O: Klien masih mengenakan masker, napas sudah lebih teratur, RR: 22x/menit,
CRT <2 detik, tidak terdapat bunyi napas tambahan, klien tidak batuk ketika
dievaluasi.
A: Masalah ketidakefektifan bersihan jalan napas teratasi.
P: Lanjutkan pemberian nebuliser sampai obat habis dan klien tidak lagi sesak.
7. Tindakan keperawatan lain yang dapat dilakukan untuk mengatasi diagnosa
keperawatan di atas (mandiri & kolaboratif)
Beberapa tindakan keperawatan yang dapat dilakukan untuk menangani
masalah keperawatan ini, antara lain:
a. Positioning
 Posisikan klien semi fowler/duduk untuk memaksimalkan ventilasi.
b.
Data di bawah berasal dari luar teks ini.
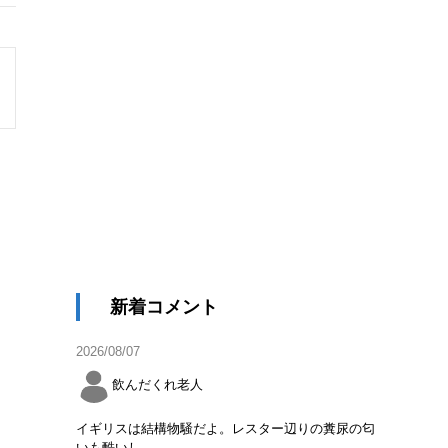
新着コメント
2026/08/07
飲んだくれ老人
イギリスは結構物騒だよ。レスター辺りの糞尿の匂
いも酷いし。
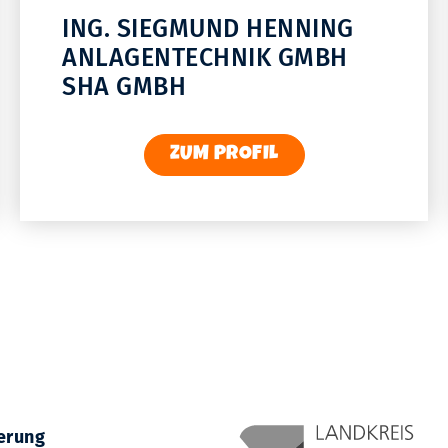
ING. SIEGMUND HENNING
ANLAGENTECHNIK GMBH
SHA GMBH
ZUM PROFIL
erung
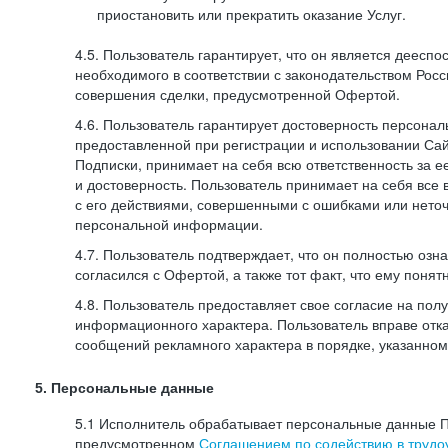
приостановить или прекратить оказание Услуг.
4.5. Пользователь гарантирует, что он является дееспо
необходимого в соответствии с законодательством Рос
совершения сделки, предусмотренной Офертой.
4.6. Пользователь гарантирует достоверность персона
предоставленной при регистрации и использовании Са
Подписки, принимает на себя всю ответственность за ее
и достоверность. Пользователь принимает на себя все
с его действиями, совершенными с ошибками или нето
персональной информации.
4.7. Пользователь подтверждает, что он полностью озн
согласился с Офертой, а также тот факт, что ему пон
4.8. Пользователь предоставляет свое согласие на по
информационного характера. Пользователь вправе отка
сообщений рекламного характера в порядке, указанном
5. Персональные данные
5.1 Исполнитель обрабатывает персональные данные П
предусмотренном
Соглашением по содействию в трудоу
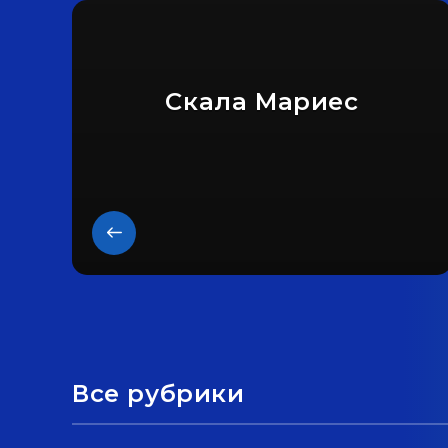
Скала Мариес
Все рубрики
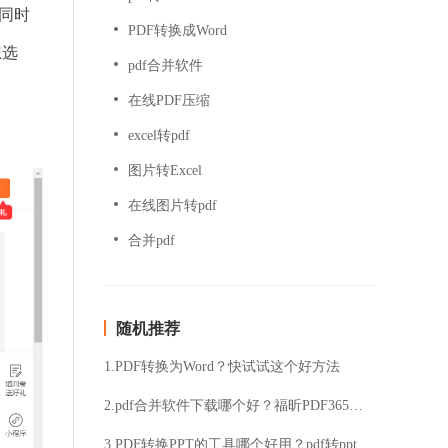
，同时
PDF转换成Word
想选
pdf合并软件
在线PDF压缩
excel转pdf
图片转Excel
在线图片转pdf
合并pdf
随机推荐
1.PDF转换为Word？快试试这个好方法
2.pdf合并软件下载哪个好？福昕PDF365值得推荐
3.PDF转换PPT的工具哪个好用？pdf转ppt方法介绍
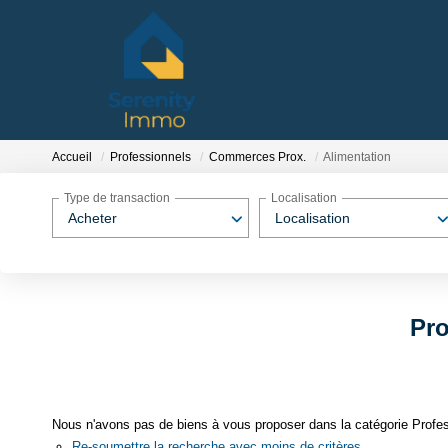
Accueil
Professionnels
Commerces Prox.
Alimentation
Type de transaction
Localisation
Acheter
Localisation
Pro
Nous n'avons pas de biens à vous proposer dans la catégorie Profes
Re-soumettre la recherche avec moins de critères.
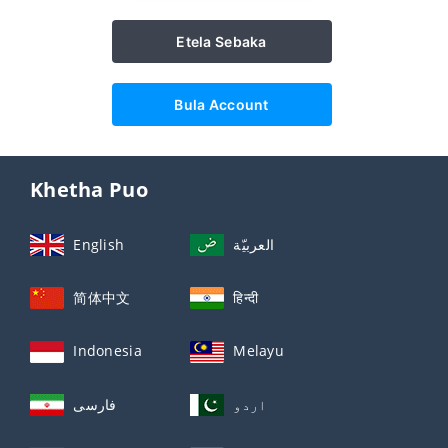
Etela Sebaka
Bula Account
Khetha Puo
English
العربيّة
简体中文
हिन्दी
Indonesia
Melayu
اردو
فارسی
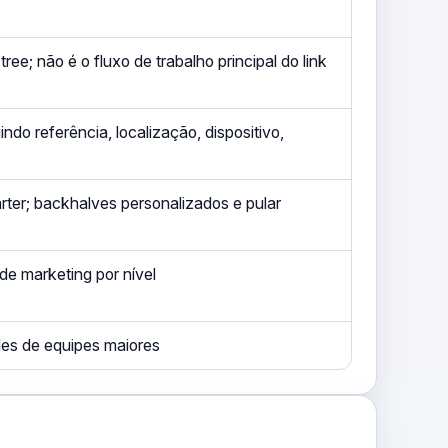
e; não é o fluxo de trabalho principal do link
indo referência, localização, dispositivo,
arter; backhalves personalizados e pular
e marketing por nível
des de equipes maiores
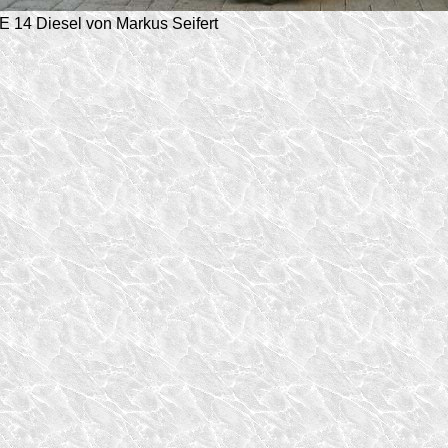
E 14 Diesel von Markus Seifert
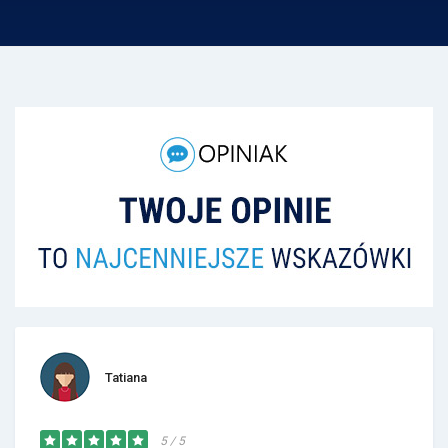
Tatiana
5 / 5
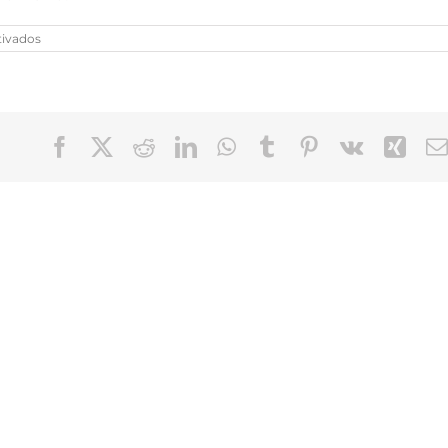
en
tivados
Javier
Feldman
Facebook
X
Reddit
LinkedIn
WhatsApp
Tumblr
Pinterest
Vk
Xin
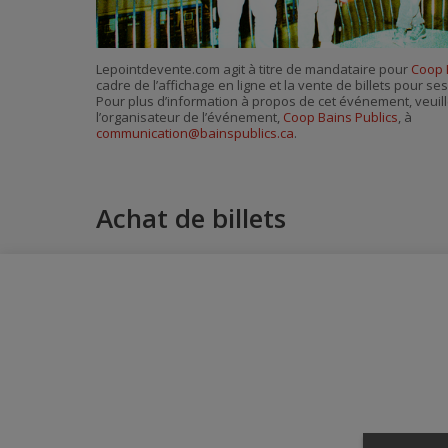
Lepointdevente.com agit à titre de mandataire pour
Coop 
cadre de l’affichage en ligne et la vente de billets pour s
Pour plus d’information à propos de cet événement, veuill
l’organisateur de l’événement,
Coop Bains Publics
, à
communication@bainspublics.ca
.
Achat de billets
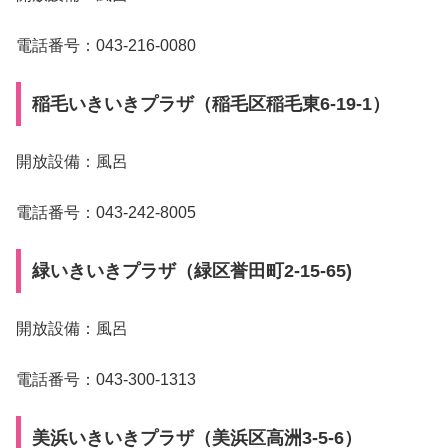
電話番号：043-216-0080
稲毛いきいきプラザ（稲毛区稲毛東6-19-1）
開放設備：風呂
電話番号：043-242-8005
緑いきいきプラザ（緑区誉田町2-15-65)
開放設備：風呂
電話番号：043-300-1313
美浜いきいきプラザ（美浜区高洲3-5-6）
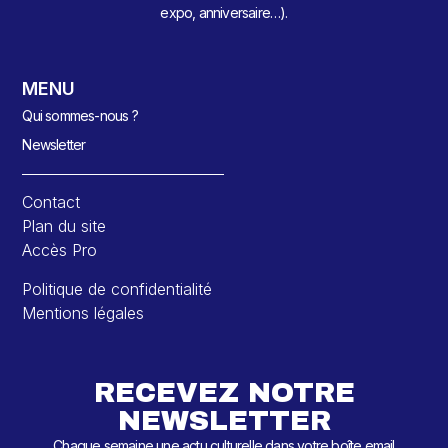
expo, anniversaire…).
MENU
Qui sommes-nous ?
Newsletter
Contact
Plan du site
Accès Pro
Politique de confidentialité
Mentions légales
RECEVEZ NOTRE
NEWSLETTER
Chaque semaine une actu culturelle dans votre boîte email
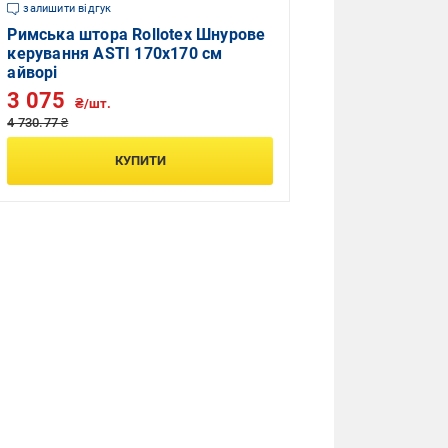
залишити відгук
Римська штора Rollotex Шнурове
керування ASTI 170x170 см
айворі
3 075
₴/шт.
4 730.77 ₴
КУПИТИ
Oxygen therapy
 Pertahankan kepatenan jalan napas.
 Berikan terapi oksigen dengan nasal kanul/masker sesuai kebutuhan.
 Pantau aliran oksigen secara berkala.
 Pantau adanya reaksi hipoventilasi, atau komplikasi lainnya.
c. Airway management
 Mengajarkan klien cara batuk efektif.
 Mengajarkan klien cara menggunakan inhaler.
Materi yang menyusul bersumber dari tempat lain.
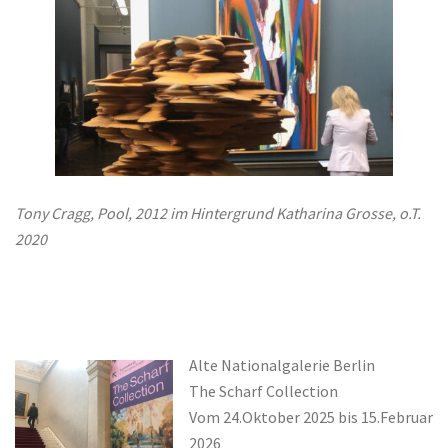
Tony Cragg, Pool, 2012 im Hintergrund Katharina Grosse, o.T.
2020
Alte Nationalgalerie Berlin
The Scharf Collection
Vom 24.Oktober 2025 bis 15.Februar
2026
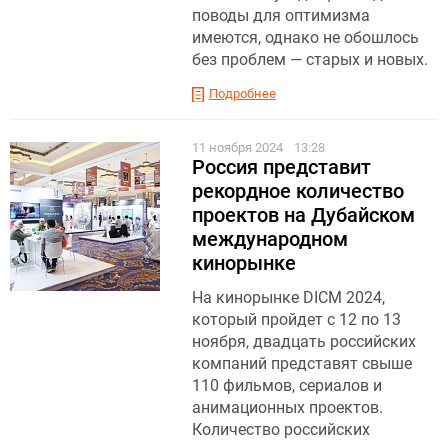
поводы для оптимизма
имеются, однако не обошлось
без проблем — старых и новых.
Подробнее
11 ноября 2024
13:28
Россия представит
рекордное количество
проектов на Дубайском
международном
кинорынке
На кинорынке DICM 2024,
который пройдет с 12 по 13
ноября, двадцать российских
компаний представят свыше
110 фильмов, сериалов и
анимационных проектов.
Количество российских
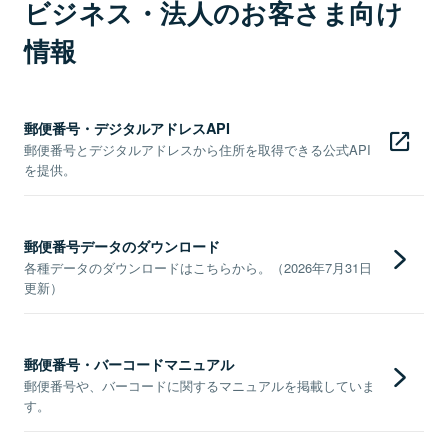
ビジネス・法人のお客さま向け
情報
郵便番号・デジタルアドレスAPI
郵便番号とデジタルアドレスから住所を取得できる公式API
を提供。
郵便番号データのダウンロード
各種データのダウンロードはこちらから。（2026年7月31日
更新）
郵便番号・バーコードマニュアル
郵便番号や、バーコードに関するマニュアルを掲載していま
す。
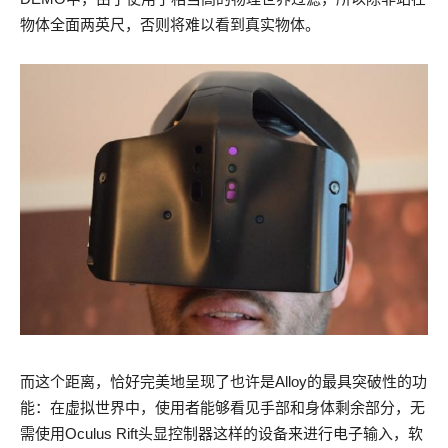
物体全面两英尺，否则将难以看到真实物体。
而这个距离，恰好完美地呈现了也许是Alloy的最具突破性的功
能：在虚拟世界中，使用者能够看见手部和身体剩余部分，无
需使用Oculus Rift头显控制器这样的设备来进行电子输入，软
 Melakukan fisioterapi dada.
 Lakukan suction bila perlu.
 Ajarkan klien cara menggunakan inhaler bila pelu.
 Berikan terapi nebuliser bila perlu.
 Pantau status pernapasan dan oksigenasi pasien.
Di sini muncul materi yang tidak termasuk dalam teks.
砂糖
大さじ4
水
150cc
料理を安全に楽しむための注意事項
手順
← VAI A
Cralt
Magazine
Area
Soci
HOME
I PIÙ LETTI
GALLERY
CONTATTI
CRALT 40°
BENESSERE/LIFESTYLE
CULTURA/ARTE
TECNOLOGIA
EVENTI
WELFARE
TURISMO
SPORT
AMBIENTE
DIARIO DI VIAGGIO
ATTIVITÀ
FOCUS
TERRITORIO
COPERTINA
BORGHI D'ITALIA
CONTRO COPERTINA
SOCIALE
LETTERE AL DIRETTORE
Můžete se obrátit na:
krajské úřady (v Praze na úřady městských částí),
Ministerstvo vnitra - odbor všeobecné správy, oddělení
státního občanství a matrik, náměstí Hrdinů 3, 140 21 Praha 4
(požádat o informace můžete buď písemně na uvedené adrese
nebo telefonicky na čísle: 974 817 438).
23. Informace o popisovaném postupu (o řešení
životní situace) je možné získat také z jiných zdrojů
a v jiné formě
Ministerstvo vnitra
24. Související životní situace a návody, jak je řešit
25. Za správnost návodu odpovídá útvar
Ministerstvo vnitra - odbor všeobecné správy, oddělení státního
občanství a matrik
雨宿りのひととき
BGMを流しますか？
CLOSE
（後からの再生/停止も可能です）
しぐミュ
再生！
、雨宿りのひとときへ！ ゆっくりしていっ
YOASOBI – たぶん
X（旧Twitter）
d. Melakukan pemeriksaan penunjang dan pemeriksaan laboratorium.
e. Memberikan terapi medikasi.
f. Menyarankan klien untuk kontrol ke dokter spesialis paru.
8. Evaluasi diri
Dalam memberikan terapi nebuliser, mulai dari persiapan alat hingga
pemberian ke klien hendaknya perawat melakukan cuci tangan terlebih dahulu
dan memakai handscoon. Sebelum memberikan obat, sebaiknya masker oksigen
dan tabung tempat obat dibersihkan dengan menggunakan kapas alkohol. Perawat
harus memastikan klien memahami cara menghirup nebuliser. Suara napas,
frekuensi napas, saturasi oksigen dan status respirasi hendaknya dikaji sebelum
dan sesudah pemberian terapi untuk mengetahui efektifitas terapi. Perawat harus
selalu memantau perubahan respon klien terhadap terapi untuk menghindari
terjadinya komplikasi.
9. Kepustakaan
a. Agusti, Alvar, Marc Decramer, Bartolome R. Celli et al. (2017). Global
Initiative for Chronic Obstructive Lung Disease.
b. Bulechek, Gloria M, Howard K. Butcher, Joanne M. Dochterman, Cheryl M.
Wagner. (2013). Nursing Interventions Classification (NIC). Elsevier.
c. Djaharuddin, Irawaty, Nur Ahmad Tabri, M. Harun Iskandar et al. (2015).
Keterampilan Klinis Terapi Inhalasi.
d. Herdman, T. Heather & Shigemi Kamitsuru. (2018). NANDA-1 Diagnosis
Keperawatan: Definisi dan Klasifikasi 2018-2010. Jakarta : EGC.
e. Jackson, D. (2014). Keperawatan Medikal Bedah edisi 1. Yogyakarta : Rapha
Publishing.
f. Lencana, Putra Satya. (2015). Laporan Analisa Sintesa Tindakan
Keperawatan Pemberian Nebulizer di Ruang Instalasi Gawat Darurat RSUD
Ambarawa.
g. Nottingham University Hospital. (2018). Hypertonic Saline 7% and
Administration (adults).
h. Perhimpunan Dokter Paru Indonesia. (2003). Penyakit Paru Obstruksi Kronik
(PPOK): Pedoman Diagnosis & Penatalaksanaan di Indonesia.